■ Material for this task
■ ■ ■ ■ ■
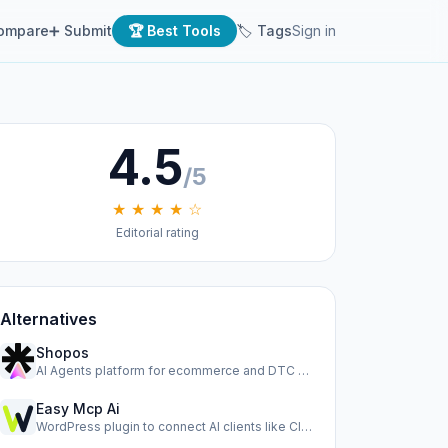
ompare
➕ Submit
🏆 Best Tools
🏷 Tags
Sign in
4.5
/5
★ ★ ★ ★ ☆
Editorial rating
Alternatives
Shopos
AI Agents platform for ecommerce and DTC brands to run ads,…
Easy Mcp Ai
WordPress plugin to connect AI clients like Claude, Cursor,…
■ ■ ■ ■ ■
■ Brief
Would you restate the listing word for word and leave every picture out?

■ Answer to this problem
ompare
➕ Submit
🏆 Best Tools
🏷 Tags
Sign in
4.5
/5
★ ★ ★ ★ ☆
Editorial rating
Alternatives
Shopos
AI Agents platform for ecommerce and DTC brands to run ads,…
Easy Mcp Ai
WordPress plugin to connect AI clients like Claude, Cursor,…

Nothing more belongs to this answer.